Cromey Online

The writings of author, therapist, and priest Robert Warren Cromey.

Monday, January 05, 2015

HELEN, MY MOTHER

Helen Louise Reinemann Cromey
1912-1959
“HEY WARREN, HOW ABOUT ONE FOR THE OTHER LEG.”
My mother’s smile, warm, open and friendly, beamed from her eyes, as she demanded another drink of rum and coke from dad.  She stuck out her chubby leg, sitting on the dark green sofa, in her peach slip on a hot humid New York City evening after dinner. I used to threaten that I would carve that expression on her tombstone.

She stood straight and five feet four inches tall. Always worried about her weight. She said, “I want to lose the weight from my legs, arms and tummy, but weight loss always shows in my face.” She had bright merry brown eyes and graying hair. She said she started going gray in her 30s.
Helen taught me social dancing. First was an awkward one-step, then later the simple fox-trot steps. She cajoled me and my big size 13 feet into some form a regular pattern to the point where I became a fairly smooth dancer.

An expert swimmer, she taught my brother Edwin and me to swim. She held my hand as we waded into to the light surf of the beach at Rockaway. We held our noses and ducked under the water. Opening or eyes under water my eyes stung but I soon got used to it. She held me in her soft arms and we ducked under the water together. She took my skinny arms and swung me around in the water and we ducked under together. I learned to trust the water to hold me up as I did the dog paddle and kicked my legs. It was all great fun. Sometimes I got a snoot full of water and I cried. She laughed and said do it again and I did.  Slowly I trusted the water and myself to move about in the water testily at first and then with more vigor.

She was enormously affectionate with lots of hugs and kisses amply displayed toward my brother Edwin and me.  When I was 14 and well over six feet, I ran into the living room and plopped down on her lap.  She loved it.  She laughed and said she loved me.

Her free and easy ways, her enjoyment of life's pleasure and her being very physical with me taught me to be the same way.  Coming home from work she climbed out of her dress and girdle to get into something “compasil” as she liked to say.  Helen used to sit in her slip with Dad in his undies on hot humid summer nights watching TV on Welfare Island, where they lived for 14 years.
Welfare Island is now called Roosevelt Island after President Franklin Delano Roosevelt in the White house from 1933 until his death in 1945.

The island in the 1940s and 50s had three hospitals, the City Home and a Detention Home for Girls behind a high chain link fence. Dad was the chaplain at Bird S. Coler Hospital and the City Home or the poor house, which housed homeless, sick and elderly people.

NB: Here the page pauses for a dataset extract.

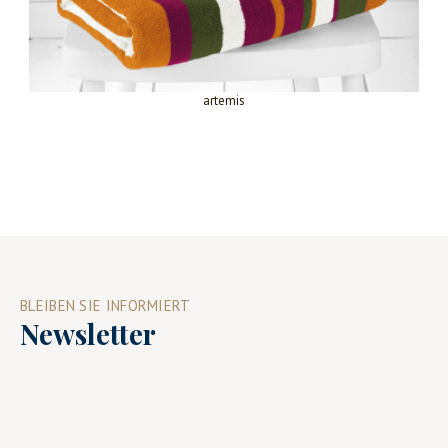
artemis
BLEIBEN SIE INFORMIERT
Newsletter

Mother was the secretary to the superintendent of Coler hospital, Mr. Lewis.

The chaplain’s apartment was in the basement of the Chapel of the Good Shepherd. There was a large living room in the shape of a D under the curvature of the chapel’s rounded rear wall. There was a dining room, two bedrooms a large meeting room, two baths and a small kitchen.  It was quite luxurious after living so many years in small flats in Brooklyn.
The chapel is a city landmarked building and still stands, although the City Home and Detention Center gave way to condominium apartments. In 1959 my mother Helen died in the apartment under the chapel. She was 57 years old.

Her favorite song was Irving Berlin’s “Always.” I still get a lump in my throat when I hear someone sing, “I’ll be loving you, Always.  With a heart that’s true, Always.” I think of mother singing that to dad.  She had a lovely singing voice and sang in church choirs where Dad was the rector. She sang around the house as she did chores.

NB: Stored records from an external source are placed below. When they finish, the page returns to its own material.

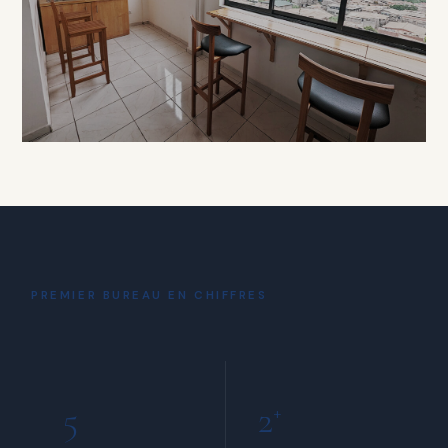
À PARTIR DE 15 000 FCFA / HEURE
DÉTENTE
Coin Café
& Détente
PREMIER BUREAU EN CHIFFRES
INCLUS POUR TOUS LES MEMBRES
5
2
+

She used “Evening in Paris” after bath powder and perfume. It is certainly not top of the line cosmetics, but that is what she used.  Dad went out to buy Christmas presents for her usually on Christmas Eve. He was not one for planning ahead. He would rush home and wrap the Evening in Paris Cosmetics in a sloppily arranged package and put it under the tree to open a short while later. We shared Christmas presents on Christmas Eve, as Dad would often be away doing church services on Christmas morning.

Helen loved to go shopping on Thursday evenings. That is when New York department stores were open only one evening a week. 24/7 shopping had not been invented yet in the 1940s and 50s. We lived near Bloomingdales on Third Avenue and 59th Streets in Manhattan. She loved cruising the cosmetic counters on the first floor of that store. When I go to Manhattan I often take the Helen Cromey Memorial Walk through those counters and think warmly of her. I have only visited her grave in Paramus, New Jersey once with Edwin. I have taken the Bloomingdales memorial walk many times.

One of her best friends was Sylvia Pamigiano. Sylvia was a Jew married to an Italian. Her family was not pleased with the union. Bill was a big blustery fellow with a wide smile and good laugh. He died a very few years after their marriage. Sylvia was bereft and Helen invited her to dinner and she and Dad talked Sylvia in her grief. She became Aunt Sylvia to us boys. She often joined us for dinner on Tuesday evenings. She was dark haired and slender with bright brown eyes and was a sweetie to Edwin and me.

Helen was a confidant to family members especially the young women.  She was tolerant and non-judgmental about people’s thoughts and behavior. My cousin told me that she could talk with Helen about personal things where she couldn’t talk so easily with her own mother. I assume this had to do with men and sex.
The following memory haunts me. We lived in Great River out on Long Island in the late 1930s. Dad was the rector of Emmanuel Church. The rectory was right next door to the church.

One day we were all having breakfast in the kitchen of the rectory: Dad, Annabel, Edwin, Jimmy and I. I saw the boiling brown, hot coffee spill into my mother’s lap from the aluminum pot. She shrieked,
“Aagh, Oh, Ah.”  Her screams contorted her face.  Annabel rubbed butter on her naked thighs. She was taken to the hospital. What a shock that must have been, but I don’t remember any feelings, but the memory lingers. She recovered and the awful event was never referred to again.
Several times Helen was away for a while with nervous breakdowns. She went to some institution in White Plains, N.Y. I never knew any more about these absences. I don’t remember any adverse feelings about these situations, except that mother seemed to cry a lot. I do not remember being afraid or angry. Dad took good care of us. Annabel Knorr and her son Jimmy, a boy of my age, moved in with us for a while. She helped soften our family situation while Helen was away. I am only conjecturing.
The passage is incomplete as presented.